Normally, I figure I'd answer my own question on how fast and how vigorously it began fermenting, but I threw in another mistake that seems to take away that option. San Diego Super yeast says to ferment at 65-68 degrees. I chilled to 62F and did not catch my mistake for roughly a day. Nothing happened at 62. Fermentation is happening now, but it is a little soon to judge the vigor of same.

Oh, one more thing. I projected pretty low efficiency from my Anvil Foundry 10.5 because I remembered efficiency problems in the past. But I also tried several things to increase efficiency and they worked. As a result, what I was projecting as a blonde with a potential ABV of 4.7% now has a potential of 7.6%. White Labs says I should either use a starter or two packets of yeast for that ABV. I did neither.

Thoughts?
 
Beginning the ferment at 62F is not a problem. Always try to go upward in temperature with yeast. So starting a few degree below and letting is rise is normal industry practice.

Lack of oxygenation just makes the ferment more difficult on your yeast. They need oxygen to reproduce when they get thrown into your wort. So a lack of O2 means you will have fewer than optimal yeast cells to do all of the work in your fermentation. So yes, oxygenate every batch of beer!

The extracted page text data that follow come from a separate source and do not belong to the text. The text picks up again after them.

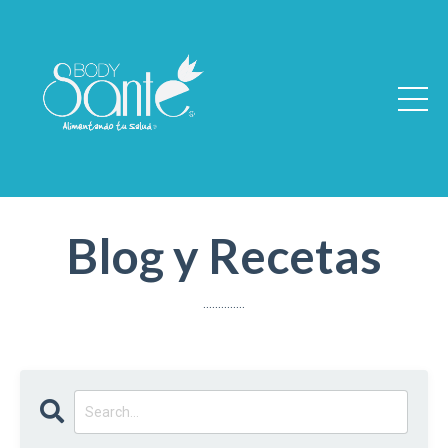
Blog y Recetas
..............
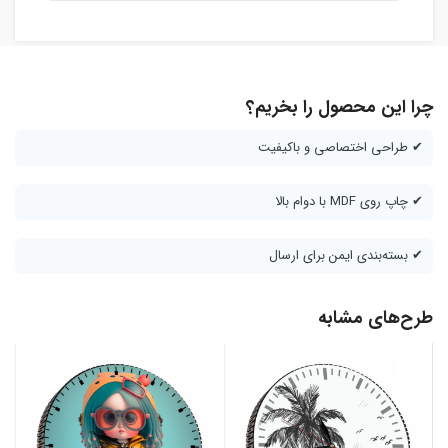
چرا این محصول را بخریم؟
✔ طراحی اختصاصی و باکیفیت
✔ چاپ روی MDF با دوام بالا
✔ بسته‌بندی ایمن برای ارسال
طرح‌های مشابه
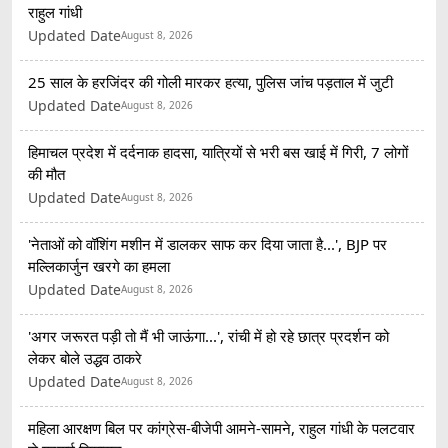
राहुल गांधी
Updated Date
August 8, 2026
25 साल के हरजिंदर की गोली मारकर हत्या, पुलिस जांच पड़ताल में जुटी
Updated Date
August 8, 2026
हिमाचल प्रदेश में दर्दनाक हादसा, यात्रियों से भरी बस खाई में गिरी, 7 लोगों
की मौत
Updated Date
August 8, 2026
'नेताओं को वॉशिंग मशीन में डालकर साफ कर दिया जाता है...', BJP पर
मल्लिकार्जुन खरगे का हमला
Updated Date
August 8, 2026
'अगर जरूरत पड़ी तो मैं भी जाऊंगा...', रांची में हो रहे छात्र प्रदर्शन को
लेकर बोले उद्धव ठाकरे
Updated Date
August 8, 2026
महिला आरक्षण बिल पर कांग्रेस-बीजेपी आमने-सामने, राहुल गांधी के पलटवार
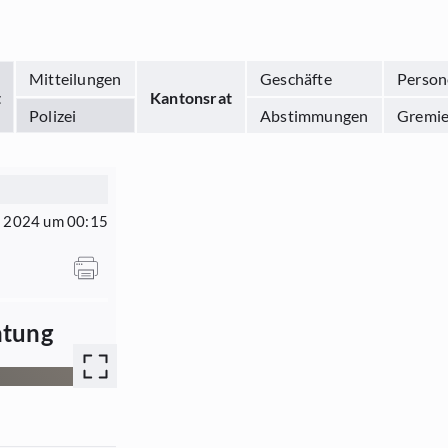
Mitteilungen
Geschäfte
Person
t
Kantonsrat
Polizei
Abstimmungen
Gremi
r 2024 um 00:15
htung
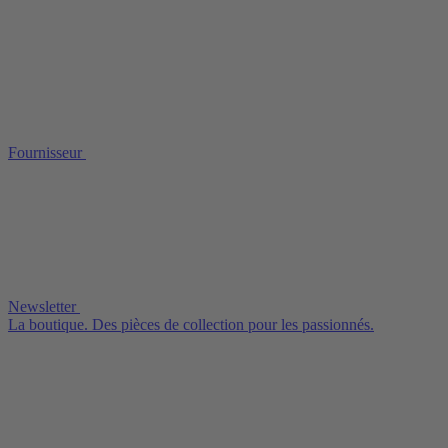
Fournisseur
Newsletter
La boutique. Des pièces de collection pour les passionnés.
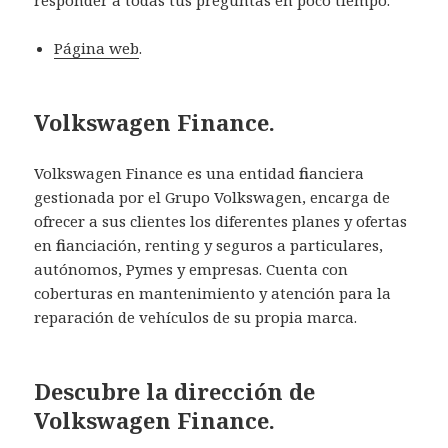
Página web
.
Volkswagen Finance.
Volkswagen Finance es una entidad financiera
gestionada por el Grupo Volkswagen, encarga de
ofrecer a sus clientes los diferentes planes y ofertas
en financiación, renting y seguros a particulares,
autónomos, Pymes y empresas. Cuenta con
coberturas en mantenimiento y atención para la
reparación de vehículos de su propia marca.
Descubre la dirección de
Volkswagen Finance.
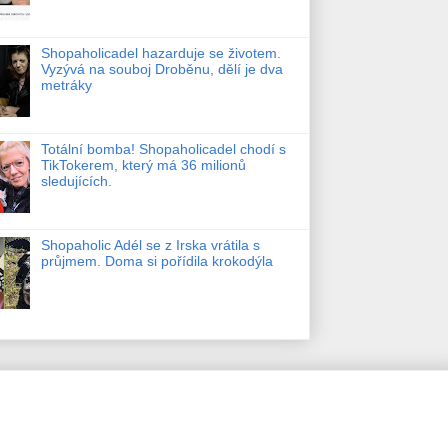
Shopaholicadel hazarduje se životem.
Vyzývá na souboj Droběnu, dělí je dva
metráky
Totální bomba! Shopaholicadel chodí s
TikTokerem, který má 36 milionů
sledujících.
Shopaholic Adél se z Irska vrátila s
průjmem. Doma si pořídila krokodýla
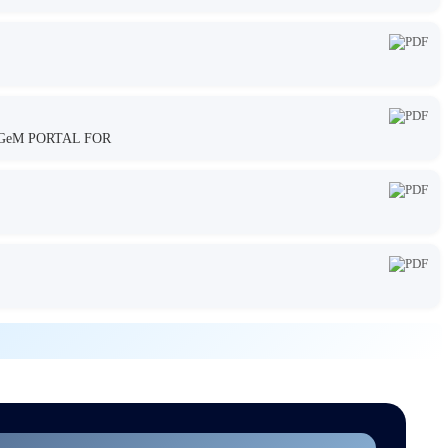
GeM PORTAL FOR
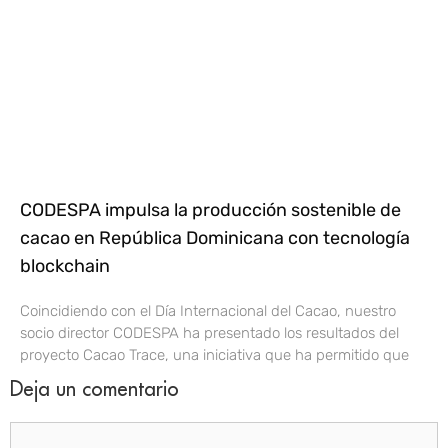
CODESPA impulsa la producción sostenible de
cacao en República Dominicana con tecnología
blockchain
Coincidiendo con el Día Internacional del Cacao, nuestro
socio director CODESPA ha presentado los resultados del
proyecto Cacao Trace, una iniciativa que ha permitido que
Deja un comentario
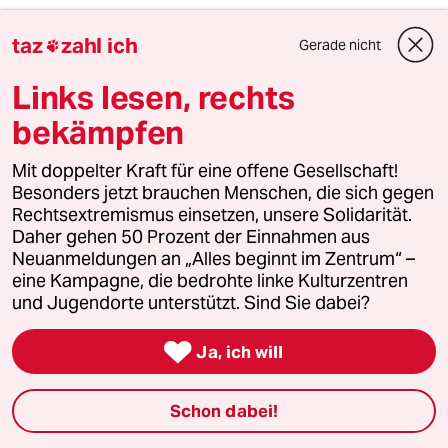
taz
zahl ich
Gerade nicht

6
Antifas in Sachsen-Anhalt
Der Ernstfall
Links lesen, rechts
bekämpfen
taz
Mit doppelter Kraft für eine offene Gesellschaft!

Besonders jetzt brauchen Menschen, die sich gegen
Rechtsextremismus einsetzen, unsere Solidarität.
Folgen Sie uns
Daher gehen 50 Prozent der Einnahmen aus
Neuanmeldungen an „Alles beginnt im Zentrum“ –
eine Kampagne, die bedrohte linke Kulturzentren
und Jugendorte unterstützt. Sind Sie dabei?
Ressorts

Ja, ich will
Politik
Schon dabei!
Öko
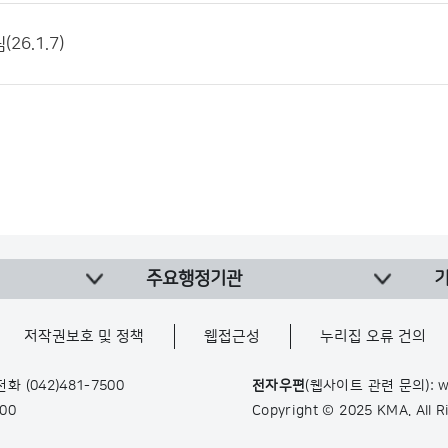
26.1.7)
주요행정기관
저작권보호 및 정책
웹접근성
누리집 오류 건의
 전화
(042)481-7500
전자우편
(웹사이트 관련 문의): w
900
Copyright © 2025 KMA. All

That is a huge ABV jump. You can always add water in the boil kettle to dilute. either way, this batch might be a write off or just underattenuated. Take notes and apply the changes for the next batch.
 
I understand that oxygen is important and my prior practice was to use a stone and an O2 tank for about 30 seconds prior to pitching. But didn't the lengthy post-boil recirculation through the chiller restore any oxygen? After three years off my brewing brain is more than a little rusty.
 
Is there any benefit at this point to oxygenate now and/or track down and pitch another packet of yeast

Aerating now, after fermentation has started, is inadvisable due to the chance of diacetal formation happening and also oxidation before the yeast can consume all of the dissolved oxygen.

I don't think you're going to have much of a problem with yourl skipping oxygenating just yet. It might make a difference but those yeast are going to finish the job no problem because it sounds like you used a new fresh yeast pack. Your delayed yeast reaction is not as likely to do with the pitch temperature as it is with that high OG (sometimes it's more like OMG, am I right?).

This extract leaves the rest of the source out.